A revisão é dita por pares porque é feita por especialistas, assim como o autor da pesquisa, para conferir, dentro do texto, se há algum erro metodológico. “O papel da revisão é garantir que a produção científica tenha qualidade”, diz Caramelli.
A pandemia potencializou um problema com que a ciência se depara há alguns anos, principalmente após a popularização da internet. Se, por um lado, a multiplicação de periódicos representou algum avanço na democratização do acesso e divulgação do conhecimento científico, por outro, deu origem a uma série de publicações científicas (ou com cara de científicas) de baixíssima qualidade e alta tolerância para artigos metodologicamente ruins, quando não escritos a partir de dados fraudados. É neste tipo de revista que se insere a totalidade dos estudos que expõem como conclusão a eficácia da ivermectina contra a covid.
QUALIDADE
Quase nenhum fator que vamos elencar aqui, isolado, é garantia da qualidade de uma produção científica. Mas todos se complementam, e o primeiro indício é a qualidade do periódico onde a pesquisa foi publicada. Existem revistas predatórias, que têm uma revisão por pares fraca ou até mesmo inexistente, estando interessadas apenas em receber o valor que o autor paga para publicar ali. “Esse problema é anterior à pandemia, e uma das coisas que o explicam é a pressão, na carreira acadêmica, para que o cientista publique artigos. Ele depende de um volume de publicações para progredir e ter financiamento”, explica Ana Carolina Peçanha.
IMPACTO
O fator de impacto de uma revista diz quantas vezes, em média, um artigo publicado nela é citado em outros artigos. Ele é mais um indício da qualidade da revista. A mais famosa da área médica, o New England Jornal of Medicine, por exemplo, tem o mais alto fator de impacto entre todas as revistas científicas, maior que 90.
Ana Carolina Peçanha diz também que as revistas menos importantes ganharam algum empoderamento na crise da covid, e até aumentaram seu fator de impacto. “A própria revista tem interesse em publicar artigos com resultados extraordinários, que sejam polêmicos, mesmo que gerem críticas, pois geram citações”, afirma a pesquisadora.

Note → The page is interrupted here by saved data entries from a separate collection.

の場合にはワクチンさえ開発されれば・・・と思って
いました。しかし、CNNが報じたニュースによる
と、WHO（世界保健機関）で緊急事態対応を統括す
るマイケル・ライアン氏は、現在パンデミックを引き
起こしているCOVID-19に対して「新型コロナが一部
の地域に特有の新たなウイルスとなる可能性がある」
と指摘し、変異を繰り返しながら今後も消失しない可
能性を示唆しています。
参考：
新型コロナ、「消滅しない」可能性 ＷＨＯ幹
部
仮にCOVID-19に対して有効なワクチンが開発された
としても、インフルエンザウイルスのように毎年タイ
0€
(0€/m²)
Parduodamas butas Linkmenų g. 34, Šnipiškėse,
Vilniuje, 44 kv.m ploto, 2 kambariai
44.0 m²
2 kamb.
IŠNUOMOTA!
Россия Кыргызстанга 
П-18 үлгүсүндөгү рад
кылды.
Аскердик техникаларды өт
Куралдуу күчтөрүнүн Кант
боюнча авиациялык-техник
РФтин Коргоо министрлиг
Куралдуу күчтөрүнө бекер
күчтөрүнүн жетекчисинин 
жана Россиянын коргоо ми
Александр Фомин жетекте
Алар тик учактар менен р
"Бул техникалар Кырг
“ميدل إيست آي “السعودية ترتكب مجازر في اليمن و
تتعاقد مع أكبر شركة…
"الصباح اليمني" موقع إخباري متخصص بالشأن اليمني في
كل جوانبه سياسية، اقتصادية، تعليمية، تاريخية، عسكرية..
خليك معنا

Por fim, Alencar Neto destaca que os estudos têm objetivos diferentes, e por isso nem sempre um bom estudo estará nas maiores revistas. Mas se o artigo está num bom periódico, certamente tem mais chance de ser confiável.
QUESTÕES DE MÉTODO
Depois, é preciso verificar se o estudo foi duplo cego, quando nem a pessoa que recebeu a intervenção, nem quem a avalia sabem se ela recebeu o medicamento ou o placebo. O cegamento serve para evitar ou diminuir a atribuição de resultados a uma droga, quando eles se devem, na verdade, ao efeito placebo, ou a um enviesamento de quem avalia. “O método científico é feito para nos proteger de nós mesmos, porque nós queremos que o resultado seja bom. Então você dá ivermectina para os seus pacientes no consultório, e eles ficam bons. Mas como você sabe que eles não ficariam bem se você não tivesse dado absolutamente nada para eles?”, complementa Tessler.

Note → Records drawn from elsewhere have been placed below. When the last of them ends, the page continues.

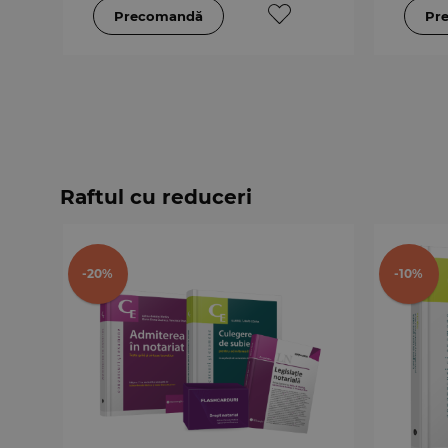
Raftul cu reduceri
-20%
-10%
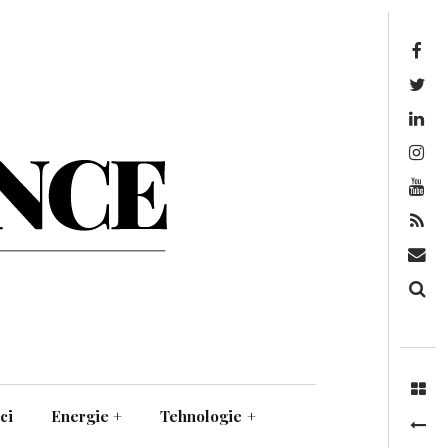
Facebook
Twitter
Linkedin
Instagram
Youtube
Feed
Mail
Căutare
ci
Energie
+
Tehnologie
+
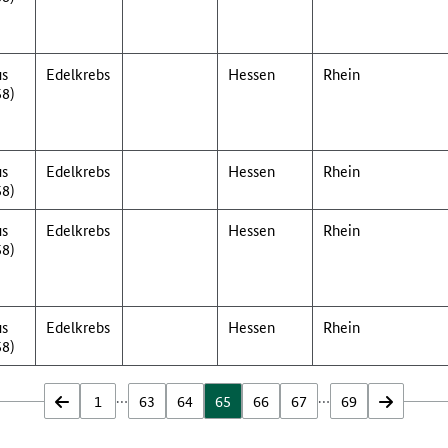
us
Edelkrebs
Hessen
Rhein
58)
us
Edelkrebs
Hessen
Rhein
58)
us
Edelkrebs
Hessen
Rhein
58)
us
Edelkrebs
Hessen
Rhein
58)
…
…
zurück
1
63
64
65
66
67
69
vor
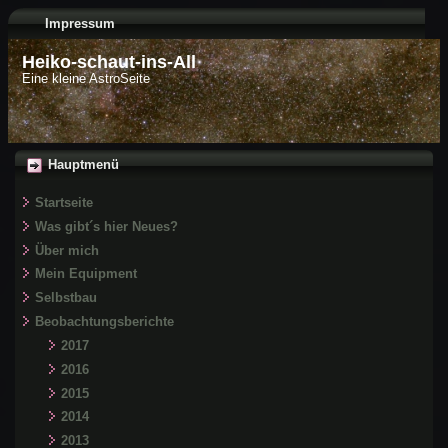
Impressum
Heiko-schaut-ins-All
Eine kleine AstroSeite
Hauptmenü
Startseite
Was gibt´s hier Neues?
Über mich
Mein Equipment
Selbstbau
Beobachtungsberichte
2017
2016
2015
2014
2013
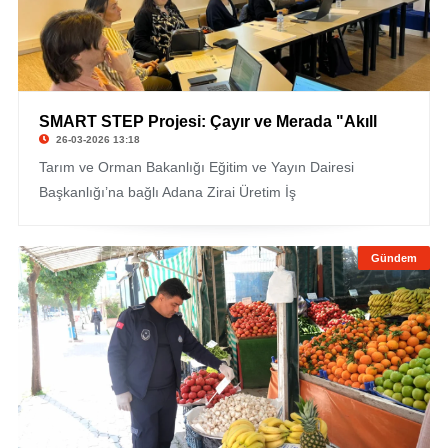
SMART STEP Projesi: Çayır ve Merada "Akıll
26-03-2026 13:18
Tarım ve Orman Bakanlığı Eğitim ve Yayın Dairesi
Başkanlığı’na bağlı Adana Zirai Üretim İş
Gündem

Um bom estudo que avalia tratamentos médicos em seres humanos, o ensaio clínico, no jargão da ciência, também deve ser randomizado no momento de incluir os participantes em cada um dos “braços”. Ou seja, os pacientes são colocados em um dos dois grupos de forma aleatória, sem escolha prévia, para que tanto o grupo que recebeu o tratamento quanto o que recebeu placebo tenham características semelhantes: idade, sexo, condições prévias de saúde, sociais, entre outras.